[Given data Boundary: Start]
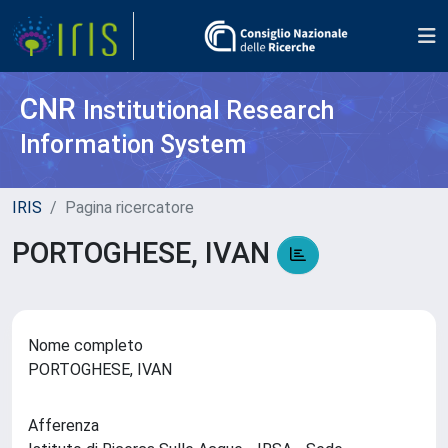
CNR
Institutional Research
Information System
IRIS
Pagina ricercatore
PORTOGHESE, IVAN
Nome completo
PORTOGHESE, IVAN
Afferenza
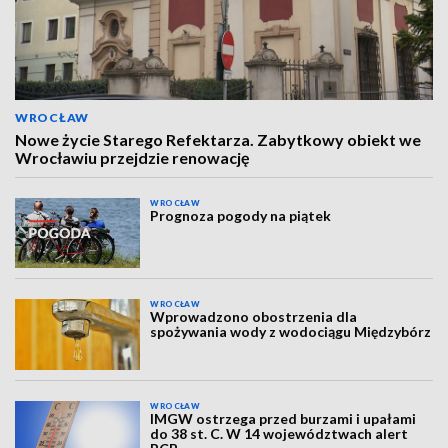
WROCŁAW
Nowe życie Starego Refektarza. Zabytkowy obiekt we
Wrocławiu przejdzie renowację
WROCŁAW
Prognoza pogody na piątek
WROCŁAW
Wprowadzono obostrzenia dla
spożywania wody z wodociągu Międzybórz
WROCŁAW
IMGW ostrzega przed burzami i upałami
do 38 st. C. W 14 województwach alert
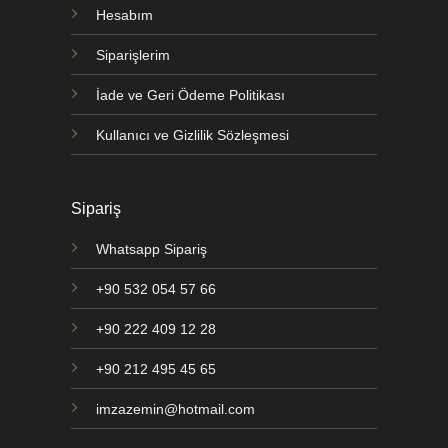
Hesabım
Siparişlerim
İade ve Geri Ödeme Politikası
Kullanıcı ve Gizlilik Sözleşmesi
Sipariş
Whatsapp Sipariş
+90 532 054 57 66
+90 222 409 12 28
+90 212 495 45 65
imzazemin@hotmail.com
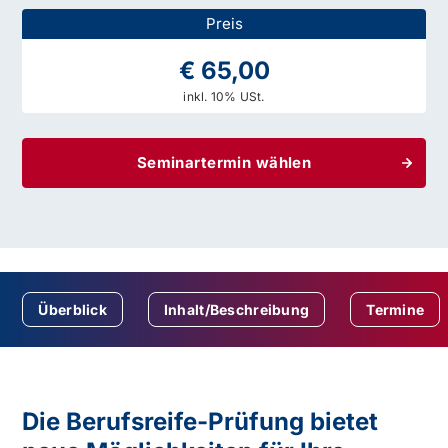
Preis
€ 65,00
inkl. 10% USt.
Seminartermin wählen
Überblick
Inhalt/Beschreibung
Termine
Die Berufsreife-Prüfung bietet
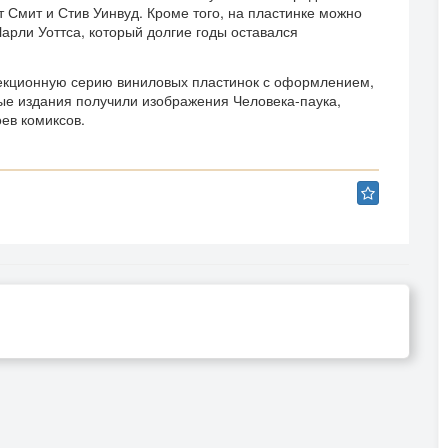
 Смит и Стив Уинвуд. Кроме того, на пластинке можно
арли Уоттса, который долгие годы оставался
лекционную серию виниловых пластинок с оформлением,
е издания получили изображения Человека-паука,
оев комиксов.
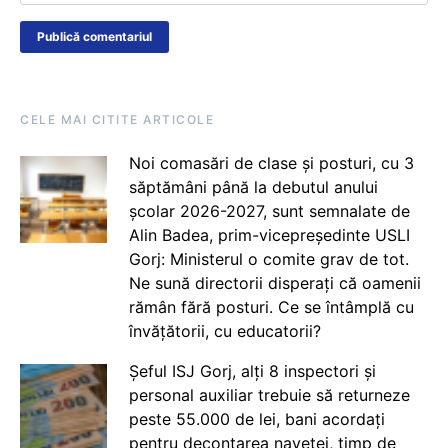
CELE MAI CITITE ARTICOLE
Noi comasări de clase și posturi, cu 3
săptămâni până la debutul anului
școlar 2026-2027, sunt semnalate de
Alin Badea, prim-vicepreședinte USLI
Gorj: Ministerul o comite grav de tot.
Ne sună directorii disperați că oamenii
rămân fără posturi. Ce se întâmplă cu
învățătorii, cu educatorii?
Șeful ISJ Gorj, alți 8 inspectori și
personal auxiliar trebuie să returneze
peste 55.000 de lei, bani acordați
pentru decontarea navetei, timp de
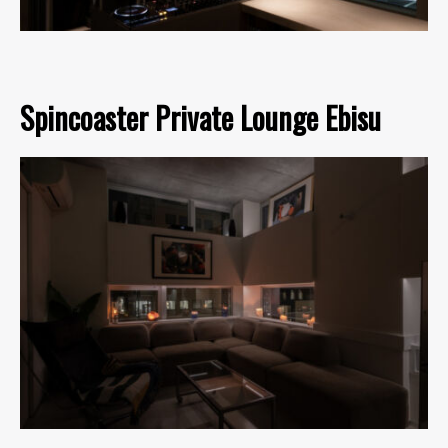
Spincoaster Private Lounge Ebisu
[Given data Boundary: End]
[Given data Boundary: Start]
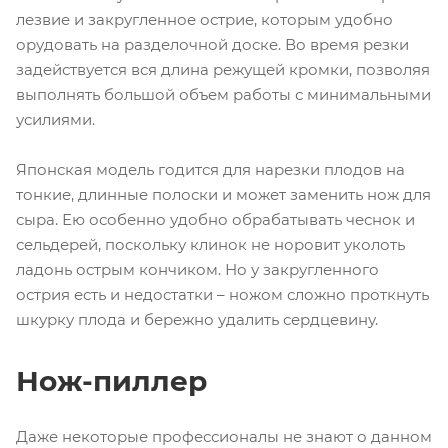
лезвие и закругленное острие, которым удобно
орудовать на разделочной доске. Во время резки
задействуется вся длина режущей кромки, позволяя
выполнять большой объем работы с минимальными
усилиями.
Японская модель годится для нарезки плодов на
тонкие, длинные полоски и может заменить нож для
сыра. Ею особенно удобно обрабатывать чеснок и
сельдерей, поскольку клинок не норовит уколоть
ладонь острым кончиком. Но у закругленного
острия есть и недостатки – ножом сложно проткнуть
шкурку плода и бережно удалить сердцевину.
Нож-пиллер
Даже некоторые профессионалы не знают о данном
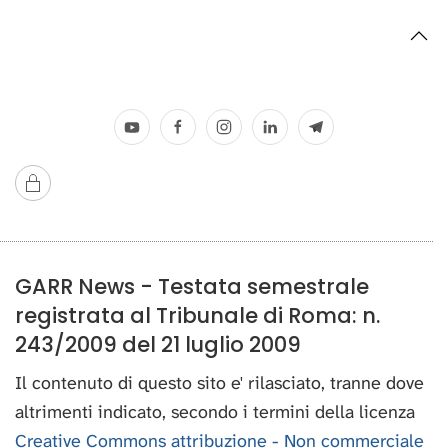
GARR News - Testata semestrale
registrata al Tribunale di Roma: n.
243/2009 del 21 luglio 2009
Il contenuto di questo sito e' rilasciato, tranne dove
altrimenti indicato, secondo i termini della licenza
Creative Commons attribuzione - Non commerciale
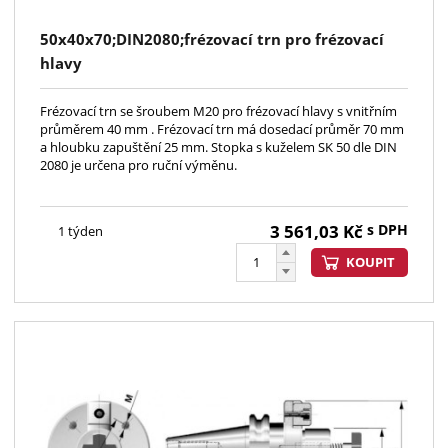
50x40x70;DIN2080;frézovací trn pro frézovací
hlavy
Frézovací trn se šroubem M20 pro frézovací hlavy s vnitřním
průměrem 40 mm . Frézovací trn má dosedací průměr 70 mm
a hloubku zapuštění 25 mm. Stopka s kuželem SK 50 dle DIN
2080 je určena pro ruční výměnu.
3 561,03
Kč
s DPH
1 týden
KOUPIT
[Given data Boundary: End]
● **Exercise objective**
Out of the records above, set down only the lines from the one that contains "İade ve Geri Ödeme Politikası" through the one that contains "Spincoaster Private Lounge Ebisu", unchanged and without the pictures.

● **Result of the task**
İade ve Geri Ödeme Politikası
Kullanıcı ve Gizlilik Sözleşmesi
Sipariş
Whatsapp Sipariş
+90 532 054 57 66
+90 222 409 12 28
+90 212 495 45 65
imzazemin@hotmail.com
Preis
€ 65,00
inkl. 10% USt.
Seminartermin wählen
Überblick
Inhalt/Beschreibung
Termine
Die Berufsreife-Prüfung bietet
 Смит и Стив Уинвуд. Кроме того, на пластинке можно
арли Уоттса, который долгие годы оставался
лекционную серию виниловых пластинок с оформлением,
е издания получили изображения Человека-паука,
оев комиксов.
CELE MAI CITITE ARTICOLE
Noi comasări de clase și posturi, cu 3
săptămâni până la debutul anului
școlar 2026-2027, sunt semnalate de
Alin Badea, prim-vicepreședinte USLI
Gorj: Ministerul o comite grav de tot.
Ne sună directorii disperați că oamenii
rămân fără posturi. Ce se întâmplă cu
învățătorii, cu educatorii?
Șeful ISJ Gorj, alți 8 inspectori și
personal auxiliar trebuie să returneze
peste 55.000 de lei, bani acordați
pentru decontarea navetei, timp de
Spincoaster Private Lounge Ebisu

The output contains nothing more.